Her (Ms Mahathir's) prejudiced views... smack of ignorance of the objectives and methodology of the Sharia
Muslim Professionals Forum

It was intended to help standardise the rules affecting Muslims across all of Malaysia's 13 states.

Opponents say it did so by dropping standards to the lowest common denominator, allowing men to divorce or take up to four wives more easily while giving husbands greater control over their wives' property.

Conservative groups disagree.

"Her prejudiced views and assumptions smack of ignorance of the objectives and methodology of the Sharia, and a slavish capitulation to western feminism's notions of women's rights, gender equality and sexuality," the Muslim Professionals Forum (MPF) said in a statement to the BBC.

The MPF argues that men wanting to enter polygamous marriages will now be scrutinised more closely.

Conservative groups also say that wives can now take out orders preventing their husbands disposing of property if they re-marry, just as the men can.

'Women regressing'

But it is Marina Mahathir's choice of language that has caused most anger.

"In our country, there is an insidious growing form of apartheid among Malaysian women, that between Muslim and non-Muslim women," she said.

She has argued vociferously that the changes to the law represent a step backwards for women's rights in Malaysia.

"As non-Muslim women catch up with women in the rest of the world, Muslim women here are only going backwards," Ms Mahathir said.

"We should also note that only in Malaysia are Muslim women regressing; in every other Muslim country in the world, women have been gaining rights, not losing them."

'Insulting' remark

Many here however argue that women play a far more active role in all aspects of life in Malaysia than in most other Muslim or east Asian countries.
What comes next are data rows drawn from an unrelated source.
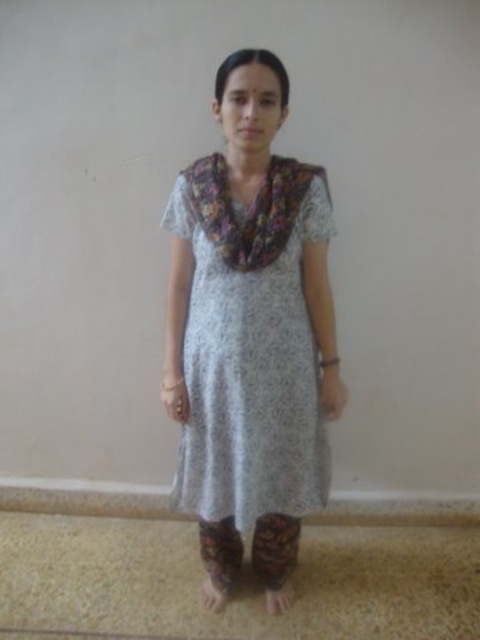 You are a fashion designer who wants to create a new outfit using the white printed dress at center and the floral fabric scarf at center. The client requires that the two items must be within 5 inches of each other in the final design. Can you achieve this requirement based on their current positions?

The white printed dress at center and floral fabric scarf at center are currently 6.01 inches apart from each other, which exceeds the client requirement of 5 inches. Therefore, the fashion designer cannot achieve the requirement with their current positions.

From the picture: You are a fashion designer trying to create a new outfit. You have a white printed dress at center and a floral fabric scarf at center. Which item has a greater width?

The white printed dress at center has a greater width than the floral fabric scarf at center.

Where is the white printed dress at center located in the image?

The white printed dress at center is located at point coordinates of 0.542 in the x axis and 0.521 in the y axis. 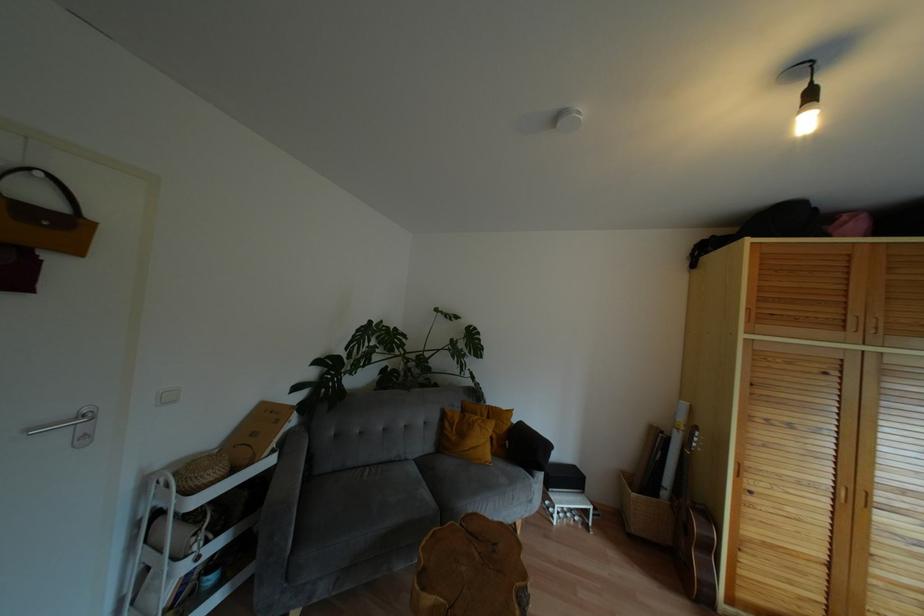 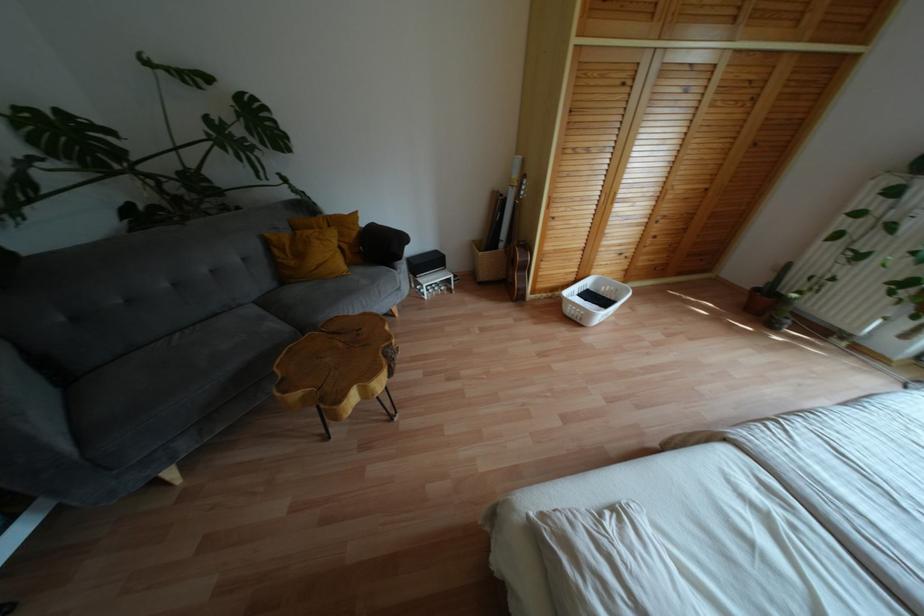 In the second image, find the point that corresponds to [710,548] in the first image.

(525, 267) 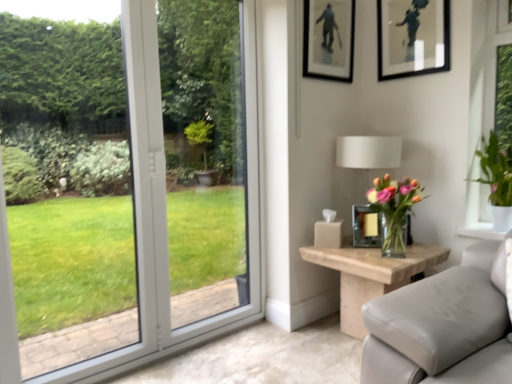 The width and height of the screenshot is (512, 384). Identify the location of white fabric lampshade at upper right. coord(368,152).

How much space does green leafy plant at right, arranged as the second houseplant when viewed from the left, occupy vertically?

It is 56.59 centimeters.

Describe the element at coordinates (370, 275) in the screenshot. I see `natural wood side table at right` at that location.

Image resolution: width=512 pixels, height=384 pixels. Find the location of `translucent glass vase at right, the 2th houseplant positioned from the right`. translucent glass vase at right, the 2th houseplant positioned from the right is located at coordinates (394, 209).

Can you confirm if matte black picture frame at upper center, positioned as the first picture frame in left-to-right order, is smaller than green leafy plant at right, which is the first houseplant in right-to-left order?

Yes, matte black picture frame at upper center, positioned as the first picture frame in left-to-right order, is smaller than green leafy plant at right, which is the first houseplant in right-to-left order.

From the image's perspective, which object appears higher, matte black picture frame at upper center, which is the 3th picture frame from right to left, or green leafy plant at right, which is the first houseplant in right-to-left order?

matte black picture frame at upper center, which is the 3th picture frame from right to left, is shown above in the image.

Is point (348, 32) positioned in front of point (480, 156)?

That is False.

Is matte black picture frame at upper center, which is the 3th picture frame from right to left, surrounding green leafy plant at right, which is the first houseplant in right-to-left order?

No, green leafy plant at right, which is the first houseplant in right-to-left order, is located outside of matte black picture frame at upper center, which is the 3th picture frame from right to left.

Considering the relative positions of matte black picture frame at upper center, positioned as the first picture frame in left-to-right order, and translucent glass vase at right, the 2th houseplant positioned from the right, in the image provided, is matte black picture frame at upper center, positioned as the first picture frame in left-to-right order, behind translucent glass vase at right, the 2th houseplant positioned from the right,?

Yes, the depth of matte black picture frame at upper center, positioned as the first picture frame in left-to-right order, is greater than that of translucent glass vase at right, the 2th houseplant positioned from the right.

I want to click on the 1st picture frame located above the translucent glass vase at right, placed as the 1th houseplant when sorted from left to right (from a real-world perspective), so click(x=328, y=39).

In the scene shown: Considering the sizes of objects matte black picture frame at upper center, marked as the second picture frame in a bottom-to-top arrangement, and translucent glass vase at right, placed as the 1th houseplant when sorted from left to right, in the image provided, who is smaller, matte black picture frame at upper center, marked as the second picture frame in a bottom-to-top arrangement, or translucent glass vase at right, placed as the 1th houseplant when sorted from left to right,?

Smaller between the two is matte black picture frame at upper center, marked as the second picture frame in a bottom-to-top arrangement.

Is natural wood side table at right oriented towards metallic gold picture frame at right, which is counted as the third picture frame, starting from the top?

No, natural wood side table at right is not oriented towards metallic gold picture frame at right, which is counted as the third picture frame, starting from the top.

Which is more to the left, natural wood side table at right or metallic gold picture frame at right, positioned as the 2th picture frame in right-to-left order?

Positioned to the left is metallic gold picture frame at right, positioned as the 2th picture frame in right-to-left order.

Is natural wood side table at right shorter than metallic gold picture frame at right, the second picture frame from the left?

In fact, natural wood side table at right may be taller than metallic gold picture frame at right, the second picture frame from the left.

Is point (362, 162) closer to camera compared to point (374, 273)?

No, it is not.

Does white fabric lampshade at upper right have a greater width compared to natural wood side table at right?

Incorrect, the width of white fabric lampshade at upper right does not surpass that of natural wood side table at right.

Is green leafy plant at right, which is the first houseplant in right-to-left order, at the right side of matte black picture frame at upper center, marked as the second picture frame in a bottom-to-top arrangement?

Yes.

Is matte black picture frame at upper center, marked as the second picture frame in a bottom-to-top arrangement, at the back of green leafy plant at right, arranged as the second houseplant when viewed from the left?

No.

Is green leafy plant at right, which is the first houseplant in right-to-left order, positioned beyond the bounds of matte black picture frame at upper center, which is counted as the 2th picture frame, starting from the top?

Yes, green leafy plant at right, which is the first houseplant in right-to-left order, is outside of matte black picture frame at upper center, which is counted as the 2th picture frame, starting from the top.

Considering the relative sizes of green leafy plant at right, arranged as the second houseplant when viewed from the left, and matte black picture frame at upper center, marked as the second picture frame in a bottom-to-top arrangement, in the image provided, is green leafy plant at right, arranged as the second houseplant when viewed from the left, shorter than matte black picture frame at upper center, marked as the second picture frame in a bottom-to-top arrangement,?

In fact, green leafy plant at right, arranged as the second houseplant when viewed from the left, may be taller than matte black picture frame at upper center, marked as the second picture frame in a bottom-to-top arrangement.

Which point is more distant from viewer, [359,218] or [409,249]?

Point [359,218]

How distant is metallic gold picture frame at right, positioned as the 2th picture frame in right-to-left order, from natural wood side table at right?

21.02 centimeters.

Considering the relative sizes of metallic gold picture frame at right, the second picture frame from the left, and natural wood side table at right in the image provided, is metallic gold picture frame at right, the second picture frame from the left, wider than natural wood side table at right?

No, metallic gold picture frame at right, the second picture frame from the left, is not wider than natural wood side table at right.

What's the angular difference between natural wood side table at right and matte black picture frame at upper center, positioned as the first picture frame in left-to-right order,'s facing directions?

The facing directions of natural wood side table at right and matte black picture frame at upper center, positioned as the first picture frame in left-to-right order, are 90 degrees apart.

Is natural wood side table at right far away from matte black picture frame at upper center, positioned as the first picture frame in left-to-right order?

natural wood side table at right is positioned a significant distance from matte black picture frame at upper center, positioned as the first picture frame in left-to-right order.

Which object is closer to the camera taking this photo, natural wood side table at right or matte black picture frame at upper center, positioned as the first picture frame in left-to-right order?

natural wood side table at right is closer to the camera.

Measure the distance between natural wood side table at right and matte black picture frame at upper center, which is counted as the 2th picture frame, starting from the top.

The distance of natural wood side table at right from matte black picture frame at upper center, which is counted as the 2th picture frame, starting from the top, is 1.20 meters.

From the matte black picture frame at upper center, which is the 3th picture frame from right to left, count 2nd houseplant to the right and point to it. Please provide its 2D coordinates.

[(497, 179)]

Find the location of a particular element. This screenshot has height=384, width=512. the 1st picture frame positioned above the translucent glass vase at right, placed as the 1th houseplant when sorted from left to right (from a real-world perspective) is located at coordinates [x=328, y=39].

Looking at the image, which one is located further to green leafy plant at right, which is the first houseplant in right-to-left order, matte black picture frame at upper center, positioned as the first picture frame in left-to-right order, or translucent glass vase at right, the 2th houseplant positioned from the right?

matte black picture frame at upper center, positioned as the first picture frame in left-to-right order.

When comparing their distances from matte black picture frame at upper right, the third picture frame from the left, does green leafy plant at right, arranged as the second houseplant when viewed from the left, or metallic gold picture frame at right, which is counted as the third picture frame, starting from the top, seem further?

metallic gold picture frame at right, which is counted as the third picture frame, starting from the top, is positioned further to the anchor matte black picture frame at upper right, the third picture frame from the left.

Looking at this image, looking at the image, which one is located closer to natural wood side table at right, matte black picture frame at upper center, which is counted as the 2th picture frame, starting from the top, or white fabric lampshade at upper right?

Among the two, white fabric lampshade at upper right is located nearer to natural wood side table at right.

From the image, which object appears to be nearer to natural wood side table at right, metallic gold picture frame at right, the second picture frame from the left, or matte black picture frame at upper right, which is counted as the first picture frame, starting from the right?

Based on the image, metallic gold picture frame at right, the second picture frame from the left, appears to be nearer to natural wood side table at right.

Looking at the image, which one is located further to translucent glass vase at right, the 2th houseplant positioned from the right, matte black picture frame at upper center, positioned as the first picture frame in left-to-right order, or metallic gold picture frame at right, which is counted as the third picture frame, starting from the top?

Among the two, matte black picture frame at upper center, positioned as the first picture frame in left-to-right order, is located further to translucent glass vase at right, the 2th houseplant positioned from the right.

Which object lies nearer to the anchor point translucent glass vase at right, the 2th houseplant positioned from the right, natural wood side table at right or white fabric lampshade at upper right?

Among the two, natural wood side table at right is located nearer to translucent glass vase at right, the 2th houseplant positioned from the right.

Considering their positions, is matte black picture frame at upper center, positioned as the first picture frame in left-to-right order, positioned closer to metallic gold picture frame at right, which is counted as the third picture frame, starting from the top, than green leafy plant at right, arranged as the second houseplant when viewed from the left?

green leafy plant at right, arranged as the second houseplant when viewed from the left, is closer to metallic gold picture frame at right, which is counted as the third picture frame, starting from the top.

From the image, which object appears to be farther from matte black picture frame at upper right, the 3th picture frame ordered from the bottom, translucent glass vase at right, placed as the 1th houseplant when sorted from left to right, or natural wood side table at right?

natural wood side table at right.

This screenshot has height=384, width=512. What are the coordinates of `houseplant between matte black picture frame at upper right, the 3th picture frame ordered from the bottom, and white fabric lampshade at upper right from top to bottom` in the screenshot? It's located at (497, 179).

Identify the location of picture frame between matte black picture frame at upper right, the third picture frame from the left, and white fabric lampshade at upper right vertically. (328, 39).

Locate an element on the screen. This screenshot has width=512, height=384. picture frame between translucent glass vase at right, placed as the 1th houseplant when sorted from left to right, and natural wood side table at right, in the vertical direction is located at coordinates (x=362, y=227).

Where is `table lamp between matte black picture frame at upper center, positioned as the first picture frame in left-to-right order, and natural wood side table at right, in the vertical direction`? The image size is (512, 384). table lamp between matte black picture frame at upper center, positioned as the first picture frame in left-to-right order, and natural wood side table at right, in the vertical direction is located at coordinates (368, 152).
Dr Harlina Halizah Siraj, women's chief of the reform group Jamaah Islah Malaysia told the BBC that Ms Mahathir's opinion was wrong about the reality of life in the country.

"Women in Malaysia are given unlimited opportunities to obtain high education level, we are free to choose our profession and career besides enjoying high standard of living with our families," she said.

Civil rights groups say the apartheid remark was insulting because Ms Marina's father, the former premier Mahathir Mohamad, bolstered Malaysia's race laws.

Those denied certain ethnic groups the same educational, financial and career opportunities given to the majority, predominantly Muslim ethnic Malays.

But what there seems to be a measure of agreement on is that Malaysia's Islamic courts are inefficient, under-funded, and suffer from a lack of women on the bench.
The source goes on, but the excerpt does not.